Avocado’s water footprint
Avocado consumption is expanding worldwide, accompanied by greater demand, production is also rising. The production of avocado typically occurs in tropical, subtropical, and Mediterranean climates, where water consumption tends to be high, droughts frequent, and commercial-scale plantations usually require supplementary irrigation. Avocado’s green water footprint ranges from 31 m3/ton in Saint Lucia in the Caribbean to 4,494 m3/ton in Beja, Portugal. In contrast, its blue water footprint ranges from 0 m3/ton in Grenada and some Guatemala regions to 2,295 m3/ton in the north of Chile. Nonetheless, among the top avocado-producing countries, Mexico has the largest water footprint.
Banana’s water footprint
Banana production requires a large and frequent water supply to ensure good productivity and quality. As a worldwide average, bananas have a green water footprint of 600 m3/ton, while it’s blue water footprint is 97 m3/ton, and its grey water footprint is 33 m3/ton. Studies have calculated that about 99% of the water footprints correspond to the agricultural production phase, so it is key to have well-working irrigation systems. In countries such as Costa Rica, where no irrigation is needed, all the water footprint is green; in other cases, such as Peru, where there is a high dependence on irrigation -and the systems are inefficient-, 94% of the water footprint is classified as blue.
What can you do to reduce your food water footprint?
You can take several steps to reduce the water footprint embedded in your food choices; among them are eating less meat, eating more unprocessed products, reducing your food waste, and eating locally.
Water scarcity, a complex problem beyond shortages
Water scarcity can be related to availability due to physical shortage, or lack of adequate infrastructure, or access due to institutions’ failure to ensure a regular supply. Water scarcity already affects the inhabitants of every continent. UN data reveals that over 2 billion people live in countries experiencing high water stress, and 3.2 billion people live in agricultural areas with high water shortages. The Middle East and North Africa is the most water-stressed region on the world. But even in countries with low overall water stress, there are regions affected by this situation.

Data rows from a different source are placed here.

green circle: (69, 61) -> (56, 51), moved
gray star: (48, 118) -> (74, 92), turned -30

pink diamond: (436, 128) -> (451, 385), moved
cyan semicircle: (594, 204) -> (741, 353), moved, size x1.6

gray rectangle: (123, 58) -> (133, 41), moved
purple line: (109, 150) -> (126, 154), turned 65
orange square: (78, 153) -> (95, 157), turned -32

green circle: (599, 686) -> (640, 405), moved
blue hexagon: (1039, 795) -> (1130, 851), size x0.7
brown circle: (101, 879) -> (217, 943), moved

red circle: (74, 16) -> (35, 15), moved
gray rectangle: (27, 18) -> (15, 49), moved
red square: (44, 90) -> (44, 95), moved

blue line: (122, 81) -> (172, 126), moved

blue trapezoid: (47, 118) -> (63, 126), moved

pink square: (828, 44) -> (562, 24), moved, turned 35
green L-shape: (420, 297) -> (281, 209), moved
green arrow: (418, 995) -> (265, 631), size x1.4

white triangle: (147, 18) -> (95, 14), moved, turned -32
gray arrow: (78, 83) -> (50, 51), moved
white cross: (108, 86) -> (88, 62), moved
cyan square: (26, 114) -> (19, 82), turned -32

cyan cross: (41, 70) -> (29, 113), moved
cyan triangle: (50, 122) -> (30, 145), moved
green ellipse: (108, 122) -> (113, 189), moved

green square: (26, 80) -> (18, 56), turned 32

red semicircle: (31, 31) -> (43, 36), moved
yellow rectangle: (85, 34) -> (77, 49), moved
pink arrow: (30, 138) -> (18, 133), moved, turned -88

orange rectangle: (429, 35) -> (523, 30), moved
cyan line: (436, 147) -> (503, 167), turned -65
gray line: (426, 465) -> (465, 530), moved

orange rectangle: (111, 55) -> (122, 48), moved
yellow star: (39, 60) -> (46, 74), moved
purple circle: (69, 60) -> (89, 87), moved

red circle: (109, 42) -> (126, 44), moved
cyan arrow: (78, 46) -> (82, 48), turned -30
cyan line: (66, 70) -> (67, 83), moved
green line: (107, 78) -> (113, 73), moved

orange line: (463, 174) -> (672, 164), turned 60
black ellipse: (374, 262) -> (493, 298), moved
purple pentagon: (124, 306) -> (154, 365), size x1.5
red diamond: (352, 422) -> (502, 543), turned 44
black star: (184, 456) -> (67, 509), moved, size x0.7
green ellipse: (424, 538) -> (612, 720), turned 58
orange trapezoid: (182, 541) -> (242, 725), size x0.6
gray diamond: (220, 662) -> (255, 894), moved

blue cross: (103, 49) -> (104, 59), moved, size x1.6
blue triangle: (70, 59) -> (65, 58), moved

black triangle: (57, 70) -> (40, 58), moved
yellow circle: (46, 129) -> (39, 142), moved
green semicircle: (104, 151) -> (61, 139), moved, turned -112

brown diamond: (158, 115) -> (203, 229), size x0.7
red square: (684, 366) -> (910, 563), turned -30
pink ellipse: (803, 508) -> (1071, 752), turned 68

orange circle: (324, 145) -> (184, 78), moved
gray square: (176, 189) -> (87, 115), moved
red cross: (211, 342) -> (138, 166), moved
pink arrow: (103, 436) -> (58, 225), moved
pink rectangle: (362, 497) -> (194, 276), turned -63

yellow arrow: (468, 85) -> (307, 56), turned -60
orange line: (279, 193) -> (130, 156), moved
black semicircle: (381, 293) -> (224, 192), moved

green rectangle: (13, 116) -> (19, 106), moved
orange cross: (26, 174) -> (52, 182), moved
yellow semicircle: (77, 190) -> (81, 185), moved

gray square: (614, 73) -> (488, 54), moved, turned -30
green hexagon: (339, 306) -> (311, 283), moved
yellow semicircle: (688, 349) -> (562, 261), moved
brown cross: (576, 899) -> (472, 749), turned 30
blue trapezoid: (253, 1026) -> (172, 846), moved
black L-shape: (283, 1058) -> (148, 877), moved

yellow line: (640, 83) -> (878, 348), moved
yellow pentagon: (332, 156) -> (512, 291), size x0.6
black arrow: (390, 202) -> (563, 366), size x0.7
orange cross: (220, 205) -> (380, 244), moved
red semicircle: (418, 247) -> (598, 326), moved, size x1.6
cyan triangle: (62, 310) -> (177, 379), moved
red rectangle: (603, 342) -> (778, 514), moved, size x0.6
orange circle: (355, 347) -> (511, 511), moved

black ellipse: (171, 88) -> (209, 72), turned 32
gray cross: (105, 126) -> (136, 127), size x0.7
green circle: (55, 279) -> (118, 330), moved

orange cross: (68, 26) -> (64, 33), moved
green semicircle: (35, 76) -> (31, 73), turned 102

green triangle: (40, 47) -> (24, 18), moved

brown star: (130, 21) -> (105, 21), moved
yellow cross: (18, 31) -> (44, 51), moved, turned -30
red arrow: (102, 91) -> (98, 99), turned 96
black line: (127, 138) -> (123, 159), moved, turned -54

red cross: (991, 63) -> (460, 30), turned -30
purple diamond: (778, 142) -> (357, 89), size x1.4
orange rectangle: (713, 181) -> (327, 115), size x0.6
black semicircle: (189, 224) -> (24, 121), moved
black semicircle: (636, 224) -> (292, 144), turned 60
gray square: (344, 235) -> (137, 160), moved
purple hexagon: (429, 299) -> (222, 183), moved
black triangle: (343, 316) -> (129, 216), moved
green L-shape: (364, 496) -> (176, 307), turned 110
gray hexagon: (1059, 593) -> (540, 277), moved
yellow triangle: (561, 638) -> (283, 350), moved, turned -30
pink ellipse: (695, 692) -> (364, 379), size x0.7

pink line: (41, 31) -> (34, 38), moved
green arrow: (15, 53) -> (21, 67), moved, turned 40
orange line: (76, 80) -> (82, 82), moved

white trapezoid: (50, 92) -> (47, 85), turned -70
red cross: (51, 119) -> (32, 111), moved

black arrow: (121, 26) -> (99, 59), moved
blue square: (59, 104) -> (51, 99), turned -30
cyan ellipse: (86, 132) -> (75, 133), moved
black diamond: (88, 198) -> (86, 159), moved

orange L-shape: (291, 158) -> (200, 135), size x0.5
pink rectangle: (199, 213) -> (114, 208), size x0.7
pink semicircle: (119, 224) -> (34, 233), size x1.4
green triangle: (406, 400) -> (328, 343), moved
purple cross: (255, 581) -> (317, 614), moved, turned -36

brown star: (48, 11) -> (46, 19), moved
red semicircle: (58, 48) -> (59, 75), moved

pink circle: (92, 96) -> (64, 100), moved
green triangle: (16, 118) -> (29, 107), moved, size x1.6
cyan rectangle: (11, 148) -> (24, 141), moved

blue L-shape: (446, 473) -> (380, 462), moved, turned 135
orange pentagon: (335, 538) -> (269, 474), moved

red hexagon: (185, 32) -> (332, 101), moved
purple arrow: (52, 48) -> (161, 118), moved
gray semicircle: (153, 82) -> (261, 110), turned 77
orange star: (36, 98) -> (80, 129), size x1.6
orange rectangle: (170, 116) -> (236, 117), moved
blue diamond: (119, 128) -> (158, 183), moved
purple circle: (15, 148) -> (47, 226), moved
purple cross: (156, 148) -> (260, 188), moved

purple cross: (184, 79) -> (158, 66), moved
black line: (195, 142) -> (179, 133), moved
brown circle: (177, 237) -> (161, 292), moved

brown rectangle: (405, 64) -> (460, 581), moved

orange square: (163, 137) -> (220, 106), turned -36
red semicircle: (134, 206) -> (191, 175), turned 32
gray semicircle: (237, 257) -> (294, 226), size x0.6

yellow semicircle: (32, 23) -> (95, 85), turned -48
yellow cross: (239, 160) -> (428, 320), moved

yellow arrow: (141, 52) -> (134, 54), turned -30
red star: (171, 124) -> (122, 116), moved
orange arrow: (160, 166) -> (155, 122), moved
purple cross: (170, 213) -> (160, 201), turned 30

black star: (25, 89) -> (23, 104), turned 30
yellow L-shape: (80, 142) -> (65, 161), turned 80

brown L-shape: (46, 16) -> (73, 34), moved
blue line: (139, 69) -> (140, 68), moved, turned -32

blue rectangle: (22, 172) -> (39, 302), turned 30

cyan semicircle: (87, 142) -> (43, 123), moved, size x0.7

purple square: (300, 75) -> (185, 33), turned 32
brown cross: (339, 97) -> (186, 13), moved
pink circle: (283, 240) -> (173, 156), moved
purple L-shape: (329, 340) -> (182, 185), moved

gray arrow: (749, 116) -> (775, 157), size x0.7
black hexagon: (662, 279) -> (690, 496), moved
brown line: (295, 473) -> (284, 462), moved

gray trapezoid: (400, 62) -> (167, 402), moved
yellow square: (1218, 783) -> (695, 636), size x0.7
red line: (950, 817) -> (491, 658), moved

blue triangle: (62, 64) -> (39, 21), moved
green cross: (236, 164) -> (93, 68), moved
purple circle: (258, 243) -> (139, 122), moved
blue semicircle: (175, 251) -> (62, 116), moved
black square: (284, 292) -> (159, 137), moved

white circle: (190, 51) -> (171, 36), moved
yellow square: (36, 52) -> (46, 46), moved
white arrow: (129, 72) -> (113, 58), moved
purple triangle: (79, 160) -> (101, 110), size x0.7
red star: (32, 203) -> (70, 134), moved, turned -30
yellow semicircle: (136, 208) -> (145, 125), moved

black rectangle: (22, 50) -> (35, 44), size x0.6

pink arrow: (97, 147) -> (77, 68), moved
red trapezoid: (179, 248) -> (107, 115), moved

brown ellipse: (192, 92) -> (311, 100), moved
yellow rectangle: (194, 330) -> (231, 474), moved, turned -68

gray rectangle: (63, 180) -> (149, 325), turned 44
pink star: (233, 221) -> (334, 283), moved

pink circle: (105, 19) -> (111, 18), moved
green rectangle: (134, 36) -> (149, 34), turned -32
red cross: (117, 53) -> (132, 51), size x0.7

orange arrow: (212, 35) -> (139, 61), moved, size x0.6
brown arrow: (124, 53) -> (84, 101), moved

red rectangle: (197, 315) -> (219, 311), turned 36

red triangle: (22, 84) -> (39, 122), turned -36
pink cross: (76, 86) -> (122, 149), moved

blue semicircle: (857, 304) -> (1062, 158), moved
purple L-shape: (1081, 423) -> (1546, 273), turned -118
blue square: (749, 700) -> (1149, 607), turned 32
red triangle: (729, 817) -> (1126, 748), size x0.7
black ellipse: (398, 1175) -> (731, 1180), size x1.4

Ways to reduce water stress
- One of the main ways to reduce water stress is to increase agricultural efficiency. This can be done by using seeds that require less water, improving irrigation systems, by using high-precision watering techniques rather than flooding the fields.
- Investing in grey and green infrastructure, pipes and treatment plants, and healthy wetlands and watersheds can work together to increase water quantity and quality.
- Wastewater is not waste. By safely treating and reusing wastewater, we are actively creating ‘new’ water.
- Reducing food loss and waste, all the food produced requires significant quantities of water to be grown, processed, and transported. Almost a third of all the food produced is wasted; every kilogram that we can divert from the garbage constitutes litres of water saved. Among the methods to reduce food loss is to treat them with protective materials, such as coatings, to make them last longer. PolyNatural offers Shel-Life, a natural coating that reduces rot incidence and dehydration.
Climate change and a growing population will make producing enough food for everyone a challenge in the near and far future. Growing our food efficiently and sustainably is critical to ensure that enough fresh water will be available for everybody. Among the key strategies that your company can take to reduce their water footprint is to ensure that their products last for a longer time, helping in that way to reduce food waste and increasing their sustainability indicator.